Une étude récente révèle que l’écart d’espérance de vie entre riches et pauvres se creuse au Royaume-Uni. Le professeur Majid Ezzati, auteur principal de la recherche, juge cette tendance « profondément préoccupante » et interpelle le gouvernement quant aux causes de cette inégalité.

 

Cette étude montre que :

  • L’espérance de vie des femmes les plus pauvres d’Angleterre a diminué de 0,24 par an depuis 2011.
  • En 2016, l’espérance de vie des femmes pauvres était de 78,8 ans, contre 86,7 ans chez les riches. Pour les hommes, elle était de 74,0 ans chez les plus pauvres, contre 83,8 ans chez les plus riches.
  • L’écart d’espérance de vie entre riches et pauvres est passé, pour les femmes, de 6,1 ans (2001) à 7,9 ans (2016) et pour les hommes de 9,0 ans (2001) à 9,7 ans (2016).

 

Pour Majid Ezzati, ces chiffres sont un « indicateur très préoccupant de l’état de la santé » du pays, lié aux réductions budgétaires du système de santé britannique et à l’augmentation du prix des aliments sains, « les mettant hors de la portée des plus pauvres ».

 

L’étude analyse aussi quelles sont les maladies qui ont le plus contribué à creuser cet écart. Elle identifie en particulier la mortalité néonatale et les maladies infantiles, les maladies respiratoires, les maladies cardiaques, les cancers du poumon et du système digestif et les démences.
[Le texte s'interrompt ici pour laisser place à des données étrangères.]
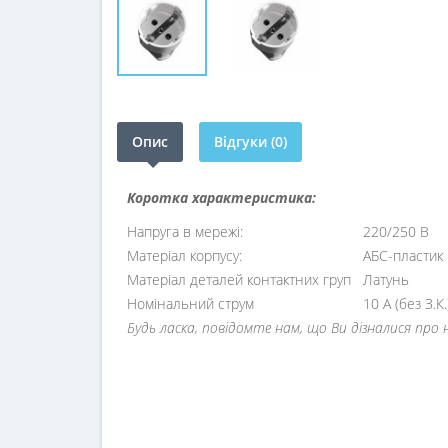
Опис
Відгуки (0)
Коротка характеристика:
Напруга в мережі:
220/250 В
Матеріал корпусу:
АБС-пластик
Матеріал деталей контактних груп
Латунь
Номінальний струм
10 А (без З.К.)
Будь ласка, повідомте нам, що Ви дізналися про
En 2016, les enfants de moins de cinq ans pauvres étaient 2,5 fois plus susceptibles de mourir que les enfants de familles aisées. « Cette étude suggère que les pauvres en Angleterre meurent de maladies qui peuvent être prévenues et traitées », commente le professeur Ezzati, notamment quand ce sont des maladies curables mais diagnostiquées trop tard chez les personnes à faible revenu.

 

L’étude a été menée par l’Imperial College of London, elle analyse les données de l’Office for National Statistics sur les 7,65 millions de décès enregistrés en Angleterre entre 2001 et 2016. Elle a été publiée dans la revue Lancet Public Health.